Re: [computer-go] New list member

2009-11-02 Thread Petr Baudis
Welcome on the list, Trevoke. :-)

On Sun, Nov 01, 2009 at 08:20:15PM -0500, Aldric Giacomoni wrote:
> terry mcintyre wrote:
> > 
> > In general, the time taken to run 1000-game tests hinders research.
> > That's one avenue to explore better solutions, perhaps.
> > 
> > Warm Regards,
> > Terry McIntyre 
> > 
> 
> Rene, Terry,
> 
> Thanks for the warm welcome and the information!
> Terry, I'll have to explore that, but it seems to be a corollary of The Way
> Things Are more than anything else, isn't it?

Well, it would be interesting to find a metric that is quicker to
compute and shown to be strongly correlated to game tests in wide
variety of conditions... It would be of immense practical value
especially since it would enable much quicker and thus better tuning
of various constants and such. However, the task itself seems quite hard
to me and kind of "janitorial" in the field.

> Someone did send me a link to the Go Library - there is now tons of stuff to
> read in there.
> Most of the programs out there now are Neural Networks, it seems.

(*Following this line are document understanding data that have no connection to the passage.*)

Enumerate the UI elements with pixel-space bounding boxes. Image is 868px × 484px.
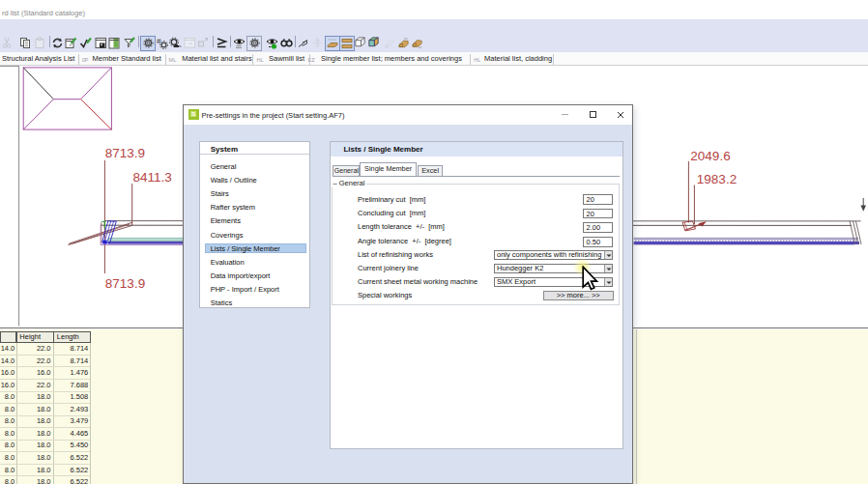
- svg-text:8411.3: 8411.3: [133, 170, 172, 185]
- svg-text:1983.2: 1983.2: [697, 172, 737, 186]
- svg-text:8713.9: 8713.9: [105, 146, 145, 160]
- svg-text:8713.9: 8713.9: [105, 276, 145, 291]
- svg-text:2049.6: 2049.6: [690, 149, 730, 163]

Are there 
> any
> who tried to play with knowledge hard-wired in there, such as Smart Go
> (http://www.smart-games.com/knowpap.txt) ? And if so, what is that knowledge?

GNUGO is a prime example of popular program with hard-wired knowledge,
though it's quite a few stones weaker than the strongest MCTS programs
nowadays. I think more work on integrating MCTS in GNUGO in a smart way
could make for a very interesting project.

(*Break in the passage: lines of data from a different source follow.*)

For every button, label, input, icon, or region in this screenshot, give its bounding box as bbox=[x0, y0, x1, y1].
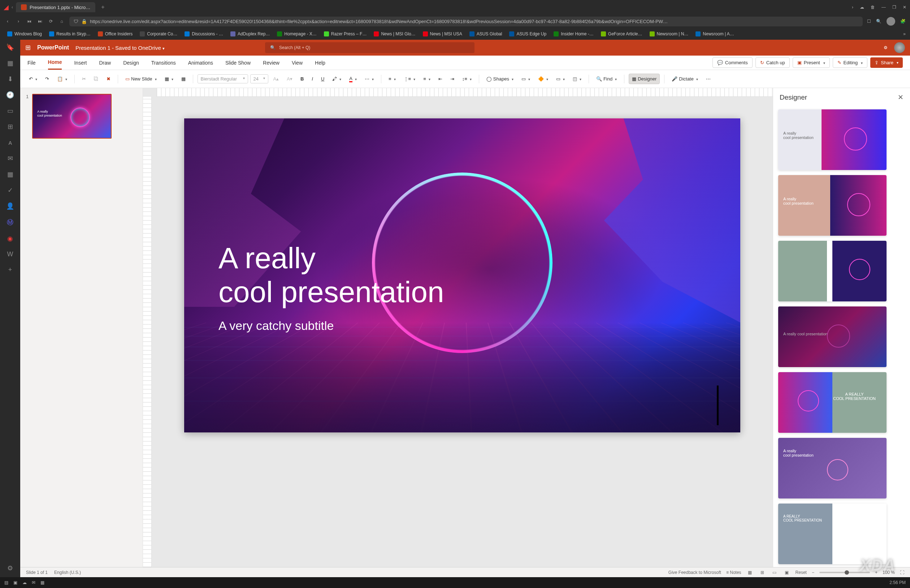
reading-view-icon[interactable]: ▭ bbox=[771, 569, 778, 576]
slideshow-view-icon[interactable]: ▣ bbox=[783, 569, 790, 576]
chevron-down-icon[interactable] bbox=[822, 60, 825, 65]
taskbar-clock[interactable]: 2:56 PM bbox=[889, 580, 906, 585]
bookmark-item[interactable]: Discussions - … bbox=[182, 30, 226, 38]
designer-button[interactable]: ▦ Designer bbox=[629, 74, 660, 84]
font-size-select[interactable]: 24▾ bbox=[250, 74, 268, 83]
design-option[interactable]: A REALLYCOOL PRESENTATION bbox=[778, 372, 887, 433]
new-slide-button[interactable]: ▭ New Slide bbox=[123, 74, 160, 84]
bookmark-item[interactable]: AdDuplex Rep… bbox=[228, 30, 273, 38]
paste-button[interactable]: 📋 bbox=[54, 74, 70, 84]
back-icon[interactable]: ‹ bbox=[4, 19, 11, 24]
minimize-icon[interactable]: — bbox=[881, 5, 886, 10]
quick-styles-button[interactable]: ◫ bbox=[570, 74, 584, 84]
reload-icon[interactable]: ⟳ bbox=[48, 19, 54, 24]
decrease-font-button[interactable]: A▾ bbox=[284, 74, 296, 84]
maximize-icon[interactable]: ❐ bbox=[892, 5, 896, 10]
document-title[interactable]: Presentation 1 - Saved to OneDrive ▾ bbox=[76, 45, 165, 51]
design-option[interactable] bbox=[778, 241, 887, 301]
format-painter-button[interactable]: ✖ bbox=[103, 74, 113, 84]
undo-button[interactable]: ↶ bbox=[26, 74, 40, 84]
fit-to-window-icon[interactable]: ⛶ bbox=[900, 570, 904, 575]
sync-icon[interactable]: ☁ bbox=[860, 5, 864, 10]
copy-button[interactable]: ⿻ bbox=[91, 74, 102, 84]
home-icon[interactable]: ⌂ bbox=[58, 19, 65, 24]
add-panel-icon[interactable]: + bbox=[8, 266, 12, 274]
ribbon-tab-slide-show[interactable]: Slide Show bbox=[225, 56, 251, 69]
close-window-icon[interactable]: ✕ bbox=[903, 5, 907, 10]
slide-counter[interactable]: Slide 1 of 1 bbox=[26, 570, 48, 575]
bookmark-item[interactable]: Results in Skyp… bbox=[46, 30, 94, 38]
arrange-button[interactable]: ▭ bbox=[519, 74, 533, 84]
extensions-icon[interactable]: 🧩 bbox=[900, 19, 906, 24]
bookmark-item[interactable]: News | MSI Glo… bbox=[371, 30, 418, 38]
ribbon-tab-design[interactable]: Design bbox=[123, 56, 139, 69]
address-bar[interactable]: 🛡 🔒 https://onedrive.live.com/edit.aspx?… bbox=[70, 16, 863, 26]
ribbon-tab-view[interactable]: View bbox=[292, 56, 302, 69]
canvas-area[interactable]: A reallycool presentation A very catchy … bbox=[152, 97, 773, 567]
bookmark-item[interactable]: ASUS Edge Up bbox=[506, 30, 549, 38]
indent-dec-button[interactable]: ⇤ bbox=[435, 74, 445, 84]
shapes-button[interactable]: ◯ Shapes bbox=[483, 74, 516, 84]
contacts-icon[interactable]: 👤 bbox=[6, 202, 14, 210]
history-icon[interactable]: 🕘 bbox=[6, 91, 14, 99]
highlight-button[interactable]: 🖍 bbox=[329, 74, 344, 84]
bookmark-item[interactable]: GeForce Article… bbox=[598, 30, 645, 38]
ribbon-tab-home[interactable]: Home bbox=[48, 56, 62, 69]
settings-gear-icon[interactable]: ⚙ bbox=[884, 45, 887, 50]
bookmark-item[interactable]: Insider Home -… bbox=[551, 30, 596, 38]
numbering-button[interactable]: ⋮≡ bbox=[401, 74, 419, 84]
mail-icon[interactable]: ✉ bbox=[8, 155, 13, 162]
shape-fill-button[interactable]: 🔶 bbox=[535, 74, 551, 84]
ribbon-tab-transitions[interactable]: Transitions bbox=[151, 56, 176, 69]
search-icon[interactable]: 🔍 bbox=[876, 19, 881, 24]
present-button[interactable]: ▣Present bbox=[793, 57, 830, 68]
bookmark-item[interactable]: News | MSI USA bbox=[420, 30, 465, 38]
ribbon-tab-help[interactable]: Help bbox=[315, 56, 325, 69]
indent-inc-button[interactable]: ⇥ bbox=[448, 74, 457, 84]
close-pane-icon[interactable]: ✕ bbox=[898, 93, 904, 102]
bookmarks-panel-icon[interactable]: 🔖 bbox=[6, 43, 14, 51]
slide-thumbnail[interactable]: A really cool presentation bbox=[32, 94, 112, 139]
browser-tab[interactable]: Presentation 1.pptx - Micro… bbox=[16, 2, 95, 12]
dictate-button[interactable]: 🎤 Dictate bbox=[669, 74, 701, 84]
bookmark-icon[interactable]: ☐ bbox=[867, 19, 871, 24]
comments-button[interactable]: 💬Comments bbox=[713, 57, 753, 68]
app-launcher-icon[interactable]: ⊞ bbox=[25, 44, 31, 52]
rewind-icon[interactable]: ⏮ bbox=[26, 19, 32, 24]
taskbar-calendar-icon[interactable]: ▦ bbox=[40, 580, 44, 585]
notes-toggle[interactable]: ≡ Notes bbox=[726, 570, 741, 575]
window-panel-icon[interactable]: ⊞ bbox=[8, 123, 13, 131]
forward-icon[interactable]: › bbox=[15, 19, 22, 24]
layout-button[interactable]: ▦ bbox=[162, 74, 176, 84]
ribbon-tab-animations[interactable]: Animations bbox=[188, 56, 213, 69]
share-button[interactable]: ⇪Share▾ bbox=[870, 57, 903, 68]
reset-button[interactable]: ▩ bbox=[178, 74, 189, 84]
bold-button[interactable]: B bbox=[297, 74, 307, 84]
font-family-select[interactable]: Bierstadt Regular▾ bbox=[197, 74, 248, 83]
design-option[interactable]: A really cool presentation bbox=[778, 307, 887, 367]
taskbar-menu-icon[interactable]: ▤ bbox=[4, 580, 8, 585]
ribbon-tab-review[interactable]: Review bbox=[263, 56, 280, 69]
bookmark-item[interactable]: ASUS Global bbox=[467, 30, 505, 38]
vivaldi-icon[interactable]: ◢ bbox=[3, 3, 9, 11]
zoom-reset[interactable]: Reset bbox=[795, 570, 807, 575]
bookmark-item[interactable]: Newsroom | A… bbox=[693, 30, 737, 38]
bookmark-item[interactable]: Corporate Co… bbox=[137, 30, 180, 38]
editing-mode-button[interactable]: ✎Editing bbox=[833, 57, 868, 68]
bookmark-item[interactable]: Homepage - X… bbox=[274, 30, 319, 38]
ribbon-tab-insert[interactable]: Insert bbox=[74, 56, 87, 69]
ribbon-tab-file[interactable]: File bbox=[27, 56, 36, 69]
cut-button[interactable]: ✂ bbox=[79, 74, 89, 84]
account-avatar[interactable] bbox=[894, 42, 905, 53]
settings-icon[interactable]: ⚙ bbox=[7, 564, 13, 572]
notes-icon[interactable]: ▭ bbox=[7, 107, 13, 115]
taskbar-screenshot-icon[interactable]: ▣ bbox=[13, 580, 17, 585]
bookmark-item[interactable]: Razer Press – F… bbox=[321, 30, 370, 38]
bookmark-item[interactable]: Newsroom | N… bbox=[647, 30, 692, 38]
designer-options-list[interactable]: A reallycool presentation A reallycool p… bbox=[773, 107, 910, 567]
downloads-icon[interactable]: ⬇ bbox=[8, 75, 13, 83]
bookmark-item[interactable]: Office Insiders bbox=[95, 30, 136, 38]
bookmarks-overflow-icon[interactable]: » bbox=[903, 31, 906, 36]
taskbar-cloud-icon[interactable]: ☁ bbox=[23, 580, 27, 585]
shape-outline-button[interactable]: ▭ bbox=[553, 74, 568, 84]
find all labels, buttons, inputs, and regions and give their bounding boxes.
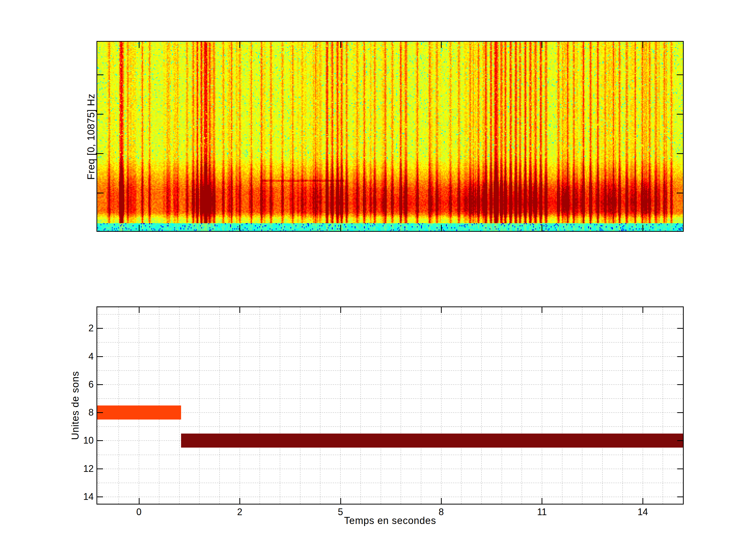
y-tick-label: 4 (70, 352, 94, 361)
units-chart-canvas (97, 307, 683, 504)
time-axis-label: Temps en secondes (344, 515, 436, 526)
x-tick-label: 8 (439, 507, 444, 517)
y-tick-label: 8 (70, 408, 94, 417)
spectrogram-canvas (97, 42, 683, 231)
y-tick-label: 12 (70, 464, 94, 473)
x-tick-label: 14 (638, 507, 648, 517)
y-tick-label: 2 (70, 324, 94, 333)
freq-axis-label: Freq [0, 10875] Hz (85, 94, 97, 180)
x-tick-label: 5 (338, 507, 343, 517)
units-plot (97, 306, 684, 505)
x-tick-label: 0 (136, 507, 141, 517)
y-tick-label: 14 (70, 492, 94, 501)
spectrogram-plot (97, 41, 684, 232)
x-tick-label: 11 (537, 507, 547, 517)
y-tick-label: 10 (70, 436, 94, 445)
x-tick-label: 2 (237, 507, 242, 517)
matlab-figure-window: { "figure": { "background": "#FFFFFF" },… (0, 0, 747, 560)
y-tick-label: 6 (70, 380, 94, 389)
figure-canvas: Freq [0, 10875] Hz Unites de sons Temps … (0, 0, 747, 560)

> On the topic of academia.. While I would love to actually do graduate studies
> around the game of go, I may have to do something boring, like solving a
> real-world problem that would make people's lives better (gasp). Does anyone
> have an idea of real-world problems which could be correlated to go as far as 
> AI
> goes (besides developing my own brew of Psychohistory) ?

That depends on the particular method you choose to research, I guess.
MCTS is generally usable for wide variety of planning tasks with
difficult-to-create evaluation function and very wide search space, and
MCTS Go research is often sold as a precursor of such. I'd be very
interested in some concrete application examples as well, though.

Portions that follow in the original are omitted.